Le burn-out est difficile à définir et à repérer. Pour ce faire, il faut associer des manifestations cliniques et des facteurs de risque professionnels.

Les premières n'ont rien de spécifique et s'installent souvent insidieusement : troubles émotionnels (anxiété, tristesse, irritabilité, etc), cognitifs (pertes de mémoire, d'attention, de concentration, etc), comportementaux et relationnels (repli sur soi, aggressivité, neutralité affective, etc.), motivationnels (désengagement, doutes sur les valeurs du travail, sur ses compétences, etc.), physiques (asthénie, troubles du sommeil, etc.). Il faut chercher une pathologie sous-jacente éventuelle, psychique (dépression, en prenant garde au risque suicidaire, etc.) ou somatique.

Pour faire le lien avec les conditions de travail, il faut d'abord interroger le patient, qui n'en parle pas toujours volontiers. Ensuite, parce qu'il est quasiment impossible à un médecin traitant de connaître les diverses situations professionnelles, il faut prendre contact avec le médecin du travail, si le patient en est d'accord (c'est un point important).
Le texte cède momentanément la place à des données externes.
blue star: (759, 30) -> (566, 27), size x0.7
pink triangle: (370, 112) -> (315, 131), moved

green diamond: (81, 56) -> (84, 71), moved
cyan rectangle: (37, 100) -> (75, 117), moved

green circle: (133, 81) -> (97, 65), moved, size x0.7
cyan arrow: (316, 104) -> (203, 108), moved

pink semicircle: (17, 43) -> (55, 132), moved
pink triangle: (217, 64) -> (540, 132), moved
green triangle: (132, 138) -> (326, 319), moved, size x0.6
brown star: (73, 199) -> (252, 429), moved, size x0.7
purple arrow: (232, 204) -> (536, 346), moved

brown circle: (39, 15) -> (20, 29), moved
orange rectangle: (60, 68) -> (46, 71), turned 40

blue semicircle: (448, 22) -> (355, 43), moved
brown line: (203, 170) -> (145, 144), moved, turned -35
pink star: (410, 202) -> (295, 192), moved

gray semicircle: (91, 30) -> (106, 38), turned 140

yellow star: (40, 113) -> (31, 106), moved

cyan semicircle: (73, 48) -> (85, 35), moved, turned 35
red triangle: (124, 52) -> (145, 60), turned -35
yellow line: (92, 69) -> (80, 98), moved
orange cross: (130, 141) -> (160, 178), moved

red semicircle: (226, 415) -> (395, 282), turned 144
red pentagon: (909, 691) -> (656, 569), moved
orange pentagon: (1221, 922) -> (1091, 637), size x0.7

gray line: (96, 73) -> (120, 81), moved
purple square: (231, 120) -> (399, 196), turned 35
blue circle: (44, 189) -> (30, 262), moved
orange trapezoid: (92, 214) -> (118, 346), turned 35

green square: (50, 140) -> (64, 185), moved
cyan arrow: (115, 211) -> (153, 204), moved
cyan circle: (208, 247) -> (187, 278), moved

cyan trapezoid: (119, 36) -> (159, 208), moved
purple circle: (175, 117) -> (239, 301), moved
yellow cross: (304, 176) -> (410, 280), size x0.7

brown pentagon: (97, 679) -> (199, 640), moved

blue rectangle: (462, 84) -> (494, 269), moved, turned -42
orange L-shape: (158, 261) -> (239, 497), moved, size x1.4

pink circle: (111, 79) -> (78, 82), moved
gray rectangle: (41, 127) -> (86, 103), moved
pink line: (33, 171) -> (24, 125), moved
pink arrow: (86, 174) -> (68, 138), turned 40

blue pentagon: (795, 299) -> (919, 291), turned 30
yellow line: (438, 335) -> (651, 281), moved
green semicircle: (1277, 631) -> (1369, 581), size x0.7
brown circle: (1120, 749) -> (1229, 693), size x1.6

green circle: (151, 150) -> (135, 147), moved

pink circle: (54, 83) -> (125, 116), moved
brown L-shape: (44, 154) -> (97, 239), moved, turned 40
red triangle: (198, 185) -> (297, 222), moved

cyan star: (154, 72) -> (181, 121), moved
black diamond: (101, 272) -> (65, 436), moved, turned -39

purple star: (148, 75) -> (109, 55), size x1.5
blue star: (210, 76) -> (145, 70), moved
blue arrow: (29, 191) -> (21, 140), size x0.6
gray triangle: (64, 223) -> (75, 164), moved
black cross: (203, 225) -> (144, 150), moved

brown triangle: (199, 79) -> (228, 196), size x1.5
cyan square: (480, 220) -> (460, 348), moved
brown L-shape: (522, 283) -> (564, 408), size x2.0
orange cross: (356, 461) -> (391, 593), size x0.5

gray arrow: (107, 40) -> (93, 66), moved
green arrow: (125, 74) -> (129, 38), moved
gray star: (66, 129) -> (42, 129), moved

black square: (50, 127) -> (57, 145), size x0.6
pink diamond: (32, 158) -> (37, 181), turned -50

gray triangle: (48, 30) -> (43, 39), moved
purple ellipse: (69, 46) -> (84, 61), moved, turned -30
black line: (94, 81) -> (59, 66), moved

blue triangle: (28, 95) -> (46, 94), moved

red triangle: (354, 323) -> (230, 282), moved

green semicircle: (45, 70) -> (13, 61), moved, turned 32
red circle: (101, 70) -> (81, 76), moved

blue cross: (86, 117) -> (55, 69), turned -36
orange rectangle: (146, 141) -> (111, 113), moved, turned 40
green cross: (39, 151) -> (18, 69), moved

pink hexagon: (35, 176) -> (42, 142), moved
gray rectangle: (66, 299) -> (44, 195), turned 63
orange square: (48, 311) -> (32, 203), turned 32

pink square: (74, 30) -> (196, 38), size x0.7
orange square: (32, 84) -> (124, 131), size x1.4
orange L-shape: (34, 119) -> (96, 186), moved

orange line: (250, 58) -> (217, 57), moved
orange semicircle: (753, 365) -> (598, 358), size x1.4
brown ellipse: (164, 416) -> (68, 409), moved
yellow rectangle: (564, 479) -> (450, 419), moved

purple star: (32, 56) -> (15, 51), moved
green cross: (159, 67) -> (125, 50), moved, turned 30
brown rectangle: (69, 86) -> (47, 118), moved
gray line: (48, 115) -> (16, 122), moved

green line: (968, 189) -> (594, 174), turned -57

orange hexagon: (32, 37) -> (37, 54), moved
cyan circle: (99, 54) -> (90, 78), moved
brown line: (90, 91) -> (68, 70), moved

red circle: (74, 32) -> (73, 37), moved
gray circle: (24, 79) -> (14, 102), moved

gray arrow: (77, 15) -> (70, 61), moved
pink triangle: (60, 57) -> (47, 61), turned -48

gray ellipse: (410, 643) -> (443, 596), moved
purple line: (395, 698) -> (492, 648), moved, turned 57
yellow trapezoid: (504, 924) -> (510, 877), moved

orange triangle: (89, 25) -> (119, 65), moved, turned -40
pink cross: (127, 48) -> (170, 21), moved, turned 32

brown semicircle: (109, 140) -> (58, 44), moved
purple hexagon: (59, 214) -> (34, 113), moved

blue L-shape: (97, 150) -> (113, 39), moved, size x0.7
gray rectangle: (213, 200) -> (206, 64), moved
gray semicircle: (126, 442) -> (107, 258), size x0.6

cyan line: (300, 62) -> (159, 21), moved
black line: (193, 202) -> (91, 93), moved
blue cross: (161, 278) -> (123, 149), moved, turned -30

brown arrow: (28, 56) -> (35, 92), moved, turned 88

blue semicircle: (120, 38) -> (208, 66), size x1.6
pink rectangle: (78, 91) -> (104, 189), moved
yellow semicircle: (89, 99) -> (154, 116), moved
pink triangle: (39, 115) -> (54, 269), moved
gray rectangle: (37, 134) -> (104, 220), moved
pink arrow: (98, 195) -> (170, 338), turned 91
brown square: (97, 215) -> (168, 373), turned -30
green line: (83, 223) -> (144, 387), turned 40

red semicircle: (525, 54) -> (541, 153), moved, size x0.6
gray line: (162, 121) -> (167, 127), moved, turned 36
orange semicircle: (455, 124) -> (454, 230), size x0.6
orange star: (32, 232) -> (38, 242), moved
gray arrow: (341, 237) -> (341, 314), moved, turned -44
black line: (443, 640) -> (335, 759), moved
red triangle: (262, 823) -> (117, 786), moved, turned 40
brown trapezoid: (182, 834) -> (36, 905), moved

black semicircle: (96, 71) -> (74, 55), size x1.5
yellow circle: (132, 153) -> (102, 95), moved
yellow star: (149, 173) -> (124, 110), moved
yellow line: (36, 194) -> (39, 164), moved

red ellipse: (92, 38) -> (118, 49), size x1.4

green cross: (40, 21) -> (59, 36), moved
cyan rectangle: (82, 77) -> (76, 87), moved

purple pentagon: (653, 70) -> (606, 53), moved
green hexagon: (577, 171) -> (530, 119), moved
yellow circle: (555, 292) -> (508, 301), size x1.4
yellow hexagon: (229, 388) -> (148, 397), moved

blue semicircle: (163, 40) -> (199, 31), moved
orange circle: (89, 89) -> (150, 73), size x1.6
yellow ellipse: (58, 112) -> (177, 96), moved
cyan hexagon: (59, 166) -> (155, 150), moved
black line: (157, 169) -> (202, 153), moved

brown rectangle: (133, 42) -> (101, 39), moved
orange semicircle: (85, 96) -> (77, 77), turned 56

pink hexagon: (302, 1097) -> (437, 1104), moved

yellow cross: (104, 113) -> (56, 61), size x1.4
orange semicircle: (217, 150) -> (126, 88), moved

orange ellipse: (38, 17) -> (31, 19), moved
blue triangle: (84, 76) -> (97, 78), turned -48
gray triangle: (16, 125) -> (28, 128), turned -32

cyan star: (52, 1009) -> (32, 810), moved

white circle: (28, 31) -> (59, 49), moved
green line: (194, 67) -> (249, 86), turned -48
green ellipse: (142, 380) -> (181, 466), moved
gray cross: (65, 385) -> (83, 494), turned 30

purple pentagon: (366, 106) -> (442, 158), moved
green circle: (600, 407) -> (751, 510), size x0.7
Les deux praticiens pourront s'appuyer utilement sur les six catégories de risques psychosociaux dégagées par le rapport Gollac (2011), élaboré par des personnalités qui font autorité en la matière : intensité et organisation du travail (surcharge, imprécision des missions, etc.), exigences émotionnelles, autonomie et marge de manœuvre, relations dans le travail (conflits, soutiens, qualité du management, etc.), conflits de valeurs (par exemple, qualité du travail et impératif gestionnaire), insécurité de l'emploi.

La coordination de la prise en charge est assurée par le médecin généraliste. La prescription d'un arrêt de travail est indispensable la plupart du temps. Un traitement médicamenteux ne sera utile que s'il est ciblé sur une pathologie précise (par exemple, antidépresseur). Une intervention psychothérapeutique ou psychocorporelle peut être utile. Elle est réalisée par un spécialiste. Le médecin du travail procèdera à une analyse du poste de travail. Il sera particulièrement sollicité lors de la reprise du travail.

Pour finir, il faut noter que les professionnels de santé sont particulièrement exposés au burn-out, qui a d'abord été décrit chez eux (et chez le personnel éducatif). En cas de difficulté, ils peuvent s'adresser à l'association d'aide aux professionnels de santé et médecins libéraux (0826 004 580).